Controversia se generó en las últimas horas tras la viralización de declaraciones del contraalmirante argentino Hernán Montero, quien abordó la situación geográfica y jurídica del Estrecho de Magallanes en el podcast “Pensemos”.
Aunque las declaraciones fueron emitidas en enero, recientemente comenzaron a circular en redes sociales, provocando reacciones en el ámbito político chileno. En el espacio, Montero reconoció que el estrecho es chileno, pero realizó una controvertida afirmación: “La boca de Magallanes es argentina”, señalando que el sector oriental entre Cabo Vírgenes y Punta Dungeness correspondería a territorio de su país.
Estas declaraciones fueron cuestionadas por autoridades chilenas, entre ellas el senador por Magallanes, Karim Bianchi, quien calificó los dichos como “claramente graves”.
“No sólo demuestran su ignorancia, sino que además tensionan las relaciones entre ambos países y evidencian desconocimiento de los tratados internacionales”, afirmó el parlamentario, agregando que actualmente no existen temas limítrofes pendientes entre Chile y Argentina, salvo lo relativo a Campos de Hielo Sur.
En esa línea, el senador hizo un llamado directo al presidente argentino, Javier Milei, solicitando que se adopten medidas frente a la situación. “Esperamos que esto no quede sin consecuencias y se dé de baja a este funcionario que ha puesto en riesgo las relaciones con nuestros hermanos argentinos”, sostuvo.
El Estrecho de Magallanes es reconocido internacionalmente como territorio chileno, con libre navegación garantizada para todas las naciones. Sus límites con Argentina fueron establecidos en acuerdos como el Tratado de Límites de 1881 y el Tratado de Paz y Amistad de 1984.
Estos instrumentos fijan con precisión la delimitación en la boca oriental del estrecho, señalando que el límite entre ambos países corresponde a una línea recta que une el hito ubicado en Punta Dungeness con el Cabo del Espíritu Santo, en Tierra del Fuego. Asimismo, se establece que la soberanía de cada país se extiende hacia el oriente y occidente de dicha línea.

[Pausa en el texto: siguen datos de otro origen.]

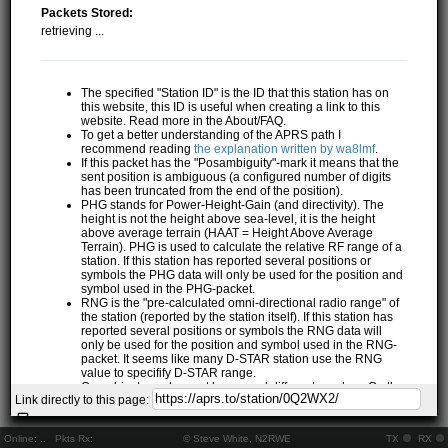
Packets Stored:
retrieving ...
The specified "Station ID" is the ID that this station has on
this website, this ID is useful when creating a link to this
website. Read more in the About/FAQ.
To get a better understanding of the APRS path I
recommend reading
the explanation written by wa8lmf
.
If this packet has the "Posambiguity"-mark it means that the
sent position is ambiguous (a configured number of digits
has been truncated from the end of the position).
PHG stands for Power-Height-Gain (and directivity). The
height is not the height above sea-level, it is the height
above average terrain (HAAT = Height Above Average
Terrain). PHG is used to calculate the relative RF range of a
station. If this station has reported several positions or
symbols the PHG data will only be used for the position and
symbol used in the PHG-packet.
RNG is the "pre-calculated omni-directional radio range" of
the station (reported by the station itself). If this station has
reported several positions or symbols the RNG data will
only be used for the position and symbol used in the RNG-
packet. It seems like many D-STAR station use the RNG
value to specifify D-STAR range.
One object may be sent by several different senders. On the
Link directly to this page:
map they may share the same path, but they all have their
own "Station information" modal.
If station has more than 15 related stations we will only
Online:
..
Pkts Rx:
© Steve White, N2RWE
TX
RX
show the 10 closest related stations.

Además, los tratados ratifican el carácter neutralizado del estrecho y aseguran la libre navegación para embarcaciones de todas las banderas, obligando a Argentina a garantizar el tránsito expedito hacia y desde estas aguas.
La controversia continúa generando reacciones, mientras desde distintos sectores se insiste en la importancia de resguardar los acuerdos internacionales y mantener relaciones diplomáticas estables entre ambos países.